Please set down only the lines below starting with the line with "the mess factor" and going on through the line with "Examination 2025 (CCE-2025) Executive Cadre.", verbatim and without pictures.

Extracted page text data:
========

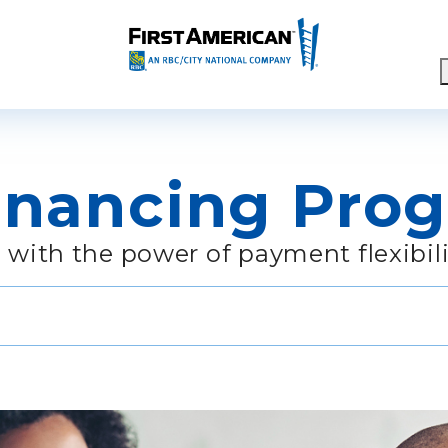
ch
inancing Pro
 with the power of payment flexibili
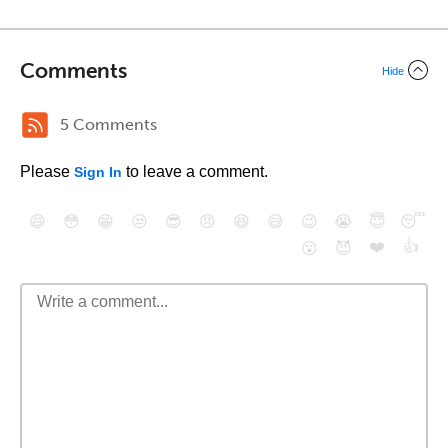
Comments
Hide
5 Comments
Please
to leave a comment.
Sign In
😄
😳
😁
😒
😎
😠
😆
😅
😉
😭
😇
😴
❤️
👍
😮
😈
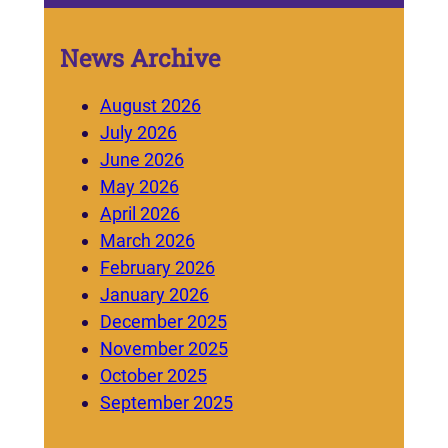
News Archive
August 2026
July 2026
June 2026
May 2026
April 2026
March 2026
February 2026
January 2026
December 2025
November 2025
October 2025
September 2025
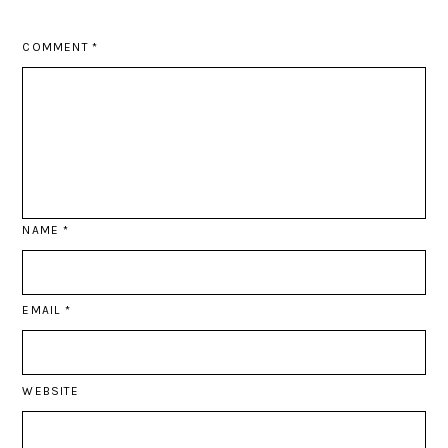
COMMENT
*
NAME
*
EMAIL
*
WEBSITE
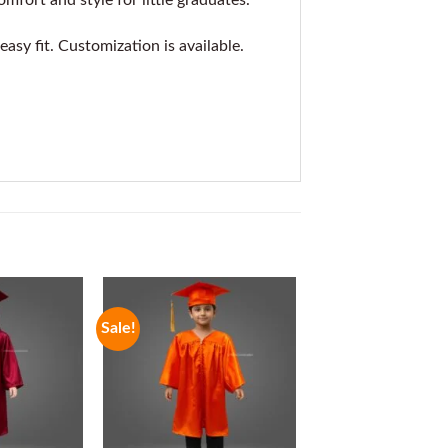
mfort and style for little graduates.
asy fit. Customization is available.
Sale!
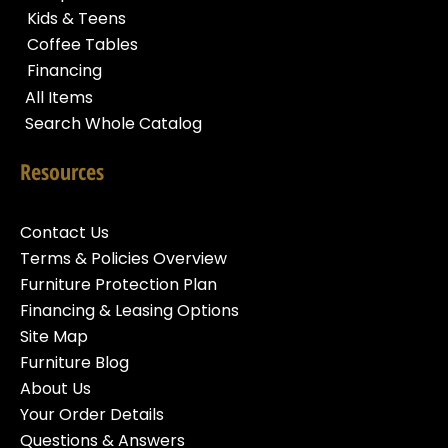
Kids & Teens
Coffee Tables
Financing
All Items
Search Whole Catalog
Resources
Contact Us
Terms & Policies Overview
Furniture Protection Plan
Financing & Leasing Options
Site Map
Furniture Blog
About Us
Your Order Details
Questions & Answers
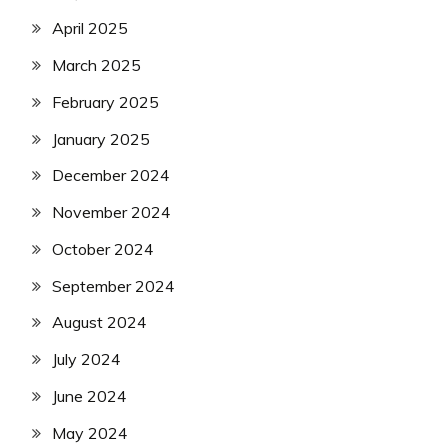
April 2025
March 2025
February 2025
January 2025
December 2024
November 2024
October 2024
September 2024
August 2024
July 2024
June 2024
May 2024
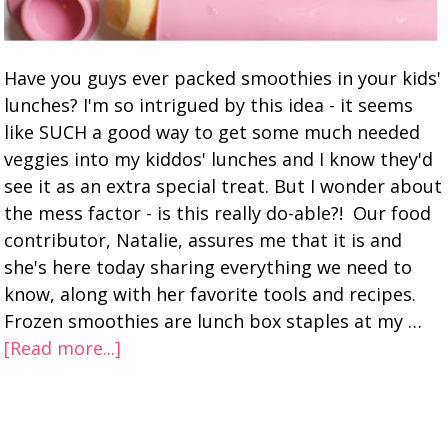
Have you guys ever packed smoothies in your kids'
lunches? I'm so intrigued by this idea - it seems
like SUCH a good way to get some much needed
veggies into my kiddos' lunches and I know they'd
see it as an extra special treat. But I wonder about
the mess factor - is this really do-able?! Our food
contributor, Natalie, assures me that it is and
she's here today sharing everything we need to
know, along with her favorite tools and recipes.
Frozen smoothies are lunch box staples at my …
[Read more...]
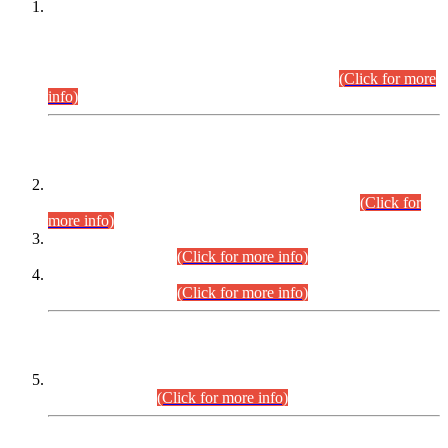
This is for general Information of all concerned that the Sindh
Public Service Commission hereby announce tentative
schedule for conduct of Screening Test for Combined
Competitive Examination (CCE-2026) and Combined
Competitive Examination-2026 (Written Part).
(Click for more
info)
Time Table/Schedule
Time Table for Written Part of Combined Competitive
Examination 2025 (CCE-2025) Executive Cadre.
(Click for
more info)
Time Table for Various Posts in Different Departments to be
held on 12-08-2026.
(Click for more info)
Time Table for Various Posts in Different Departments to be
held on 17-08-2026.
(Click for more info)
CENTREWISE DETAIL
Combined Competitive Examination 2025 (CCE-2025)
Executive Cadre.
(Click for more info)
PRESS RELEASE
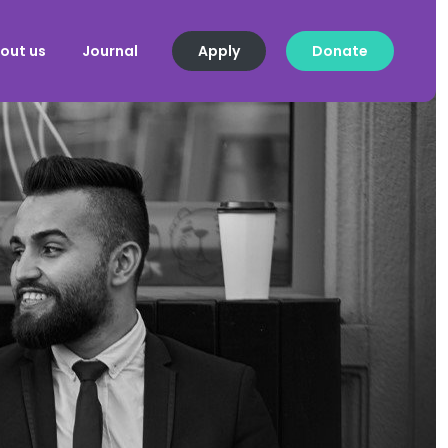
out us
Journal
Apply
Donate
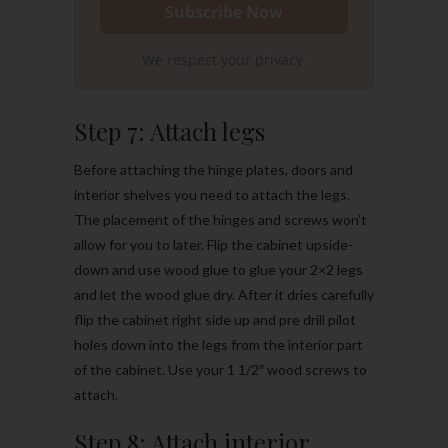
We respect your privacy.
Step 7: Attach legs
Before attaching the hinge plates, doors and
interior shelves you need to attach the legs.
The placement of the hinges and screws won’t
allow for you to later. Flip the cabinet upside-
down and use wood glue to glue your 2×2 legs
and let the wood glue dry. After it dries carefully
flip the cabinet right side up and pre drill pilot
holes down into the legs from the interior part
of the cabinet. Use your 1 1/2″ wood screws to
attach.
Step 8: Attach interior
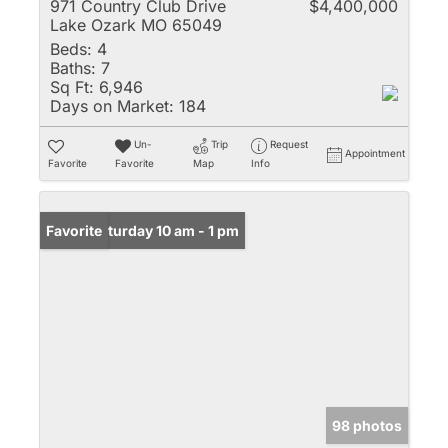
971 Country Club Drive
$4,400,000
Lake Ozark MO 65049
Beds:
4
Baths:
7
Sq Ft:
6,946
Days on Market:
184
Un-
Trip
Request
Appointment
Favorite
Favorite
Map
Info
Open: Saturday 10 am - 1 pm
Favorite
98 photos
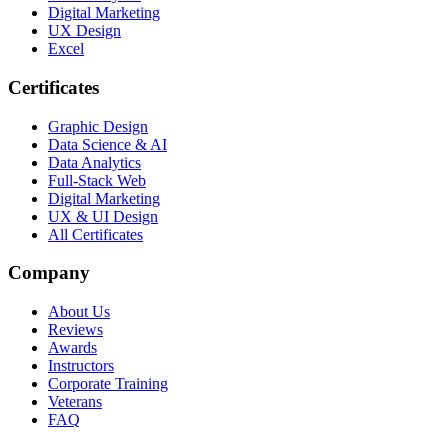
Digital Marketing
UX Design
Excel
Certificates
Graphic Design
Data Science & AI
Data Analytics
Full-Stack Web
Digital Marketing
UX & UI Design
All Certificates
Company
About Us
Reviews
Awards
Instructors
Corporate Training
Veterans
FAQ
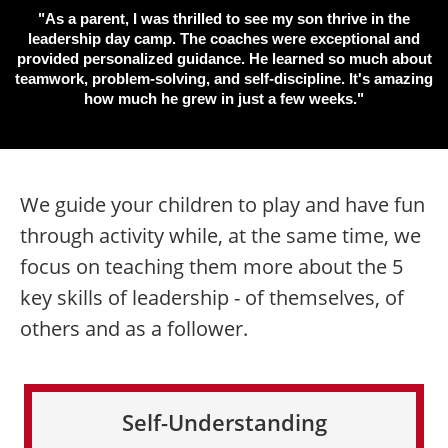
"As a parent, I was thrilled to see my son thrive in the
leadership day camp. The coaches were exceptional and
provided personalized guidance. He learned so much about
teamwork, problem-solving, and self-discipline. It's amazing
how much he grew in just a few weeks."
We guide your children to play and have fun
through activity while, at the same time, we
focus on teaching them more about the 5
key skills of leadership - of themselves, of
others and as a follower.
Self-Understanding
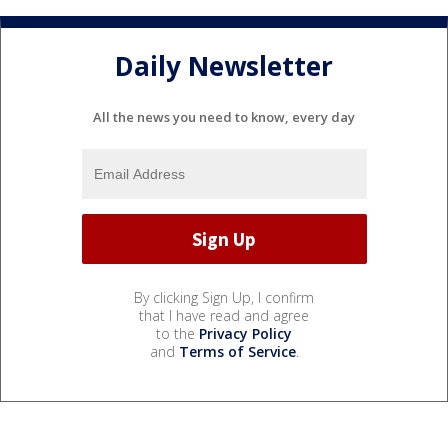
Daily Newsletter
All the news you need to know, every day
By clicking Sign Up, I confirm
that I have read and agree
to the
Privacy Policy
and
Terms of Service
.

========

## Response to the task
the mess factor - is this really do-able?! Our food
contributor, Natalie, assures me that it is and
she's here today sharing everything we need to
know, along with her favorite tools and recipes.
Frozen smoothies are lunch box staples at my …
[Read more...]
This is for general Information of all concerned that the Sindh
Public Service Commission hereby announce tentative
schedule for conduct of Screening Test for Combined
Competitive Examination (CCE-2026) and Combined
Competitive Examination-2026 (Written Part).
(Click for more
info)
Time Table/Schedule
Time Table for Written Part of Combined Competitive
Examination 2025 (CCE-2025) Executive Cadre.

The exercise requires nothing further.